What is expected: The output should hold exactly, and only, the lines from the line bearing "Ко всей структуре" through the last line of the listing below, and no pictures.

Supplied entries:
^^^^^^^^^^^^^^^^
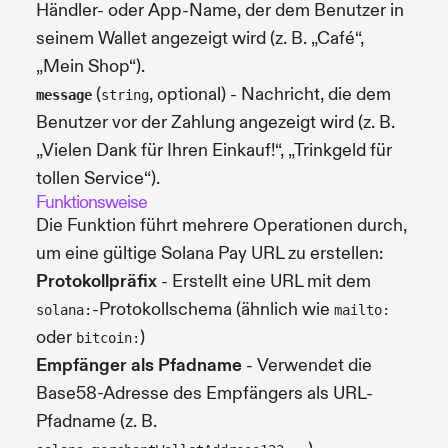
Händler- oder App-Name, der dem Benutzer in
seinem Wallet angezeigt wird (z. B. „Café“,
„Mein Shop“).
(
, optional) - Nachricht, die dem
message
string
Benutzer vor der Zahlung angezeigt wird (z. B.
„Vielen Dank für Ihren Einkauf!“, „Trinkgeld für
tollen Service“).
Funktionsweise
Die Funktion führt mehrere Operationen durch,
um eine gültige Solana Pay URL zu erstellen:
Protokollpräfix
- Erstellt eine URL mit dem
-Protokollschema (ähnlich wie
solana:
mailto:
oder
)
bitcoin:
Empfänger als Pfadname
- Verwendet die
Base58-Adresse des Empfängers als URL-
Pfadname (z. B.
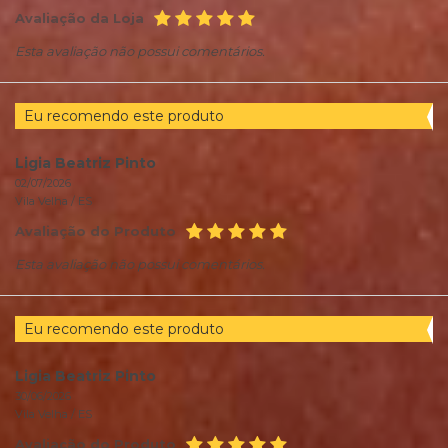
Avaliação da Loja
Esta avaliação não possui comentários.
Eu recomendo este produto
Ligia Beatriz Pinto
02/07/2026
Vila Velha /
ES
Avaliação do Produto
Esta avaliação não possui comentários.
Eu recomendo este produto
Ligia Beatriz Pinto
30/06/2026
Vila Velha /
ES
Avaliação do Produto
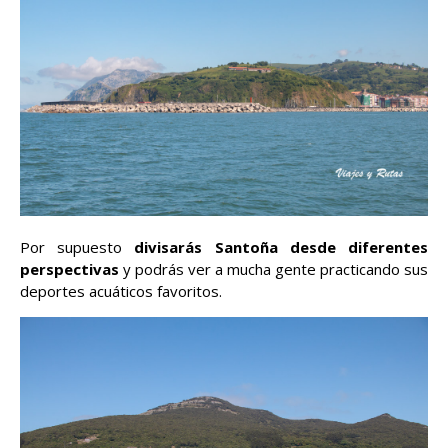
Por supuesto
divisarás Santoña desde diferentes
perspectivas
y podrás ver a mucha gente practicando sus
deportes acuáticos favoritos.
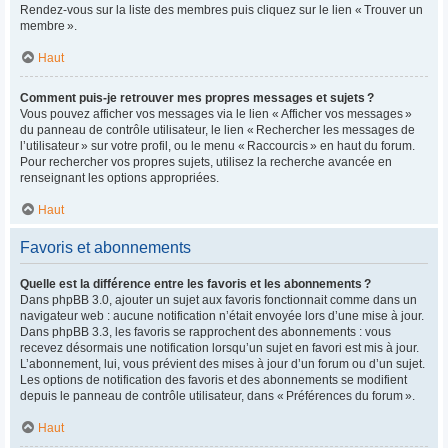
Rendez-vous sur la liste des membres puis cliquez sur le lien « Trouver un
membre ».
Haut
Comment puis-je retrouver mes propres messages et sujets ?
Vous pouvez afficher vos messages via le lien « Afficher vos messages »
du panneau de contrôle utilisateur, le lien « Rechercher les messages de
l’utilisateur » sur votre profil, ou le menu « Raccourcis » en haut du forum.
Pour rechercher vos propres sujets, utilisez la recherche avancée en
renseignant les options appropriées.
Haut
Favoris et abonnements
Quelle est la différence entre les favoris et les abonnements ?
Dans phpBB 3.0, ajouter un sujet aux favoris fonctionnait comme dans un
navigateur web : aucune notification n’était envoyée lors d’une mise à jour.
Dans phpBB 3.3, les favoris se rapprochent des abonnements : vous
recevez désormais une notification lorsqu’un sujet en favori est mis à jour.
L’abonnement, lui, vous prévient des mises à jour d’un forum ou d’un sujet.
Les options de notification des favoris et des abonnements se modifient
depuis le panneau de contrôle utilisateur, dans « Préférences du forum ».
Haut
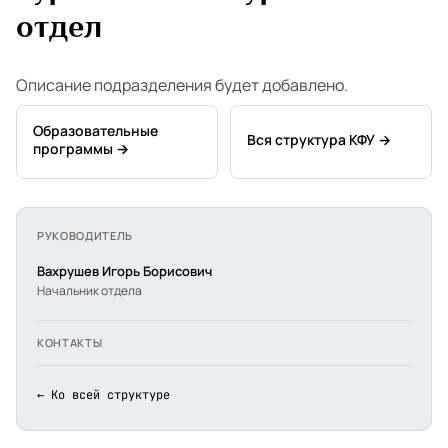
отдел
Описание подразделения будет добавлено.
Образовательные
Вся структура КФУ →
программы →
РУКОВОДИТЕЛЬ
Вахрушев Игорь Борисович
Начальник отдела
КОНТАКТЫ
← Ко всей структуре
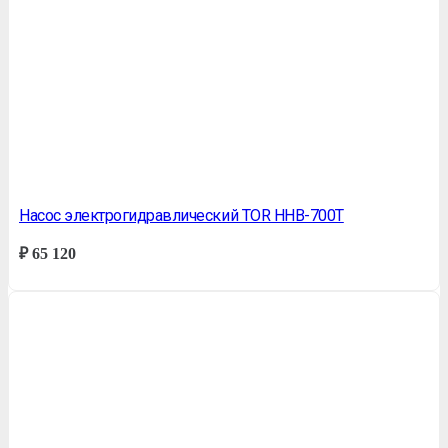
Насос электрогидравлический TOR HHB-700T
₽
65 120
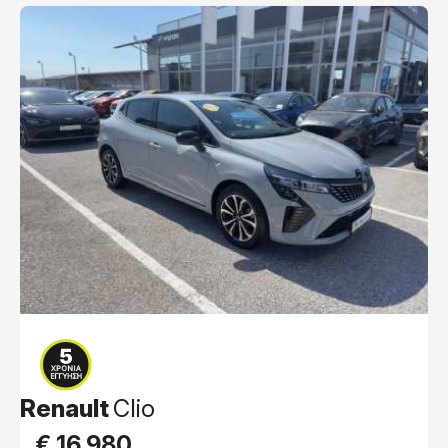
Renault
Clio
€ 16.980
^^^^^^^^^^^^^^^^
Response box:
← Ко всей структуре
Насос электрогидравлический TOR HHB-700T
₽
65 120
Renault
Clio
€ 16.980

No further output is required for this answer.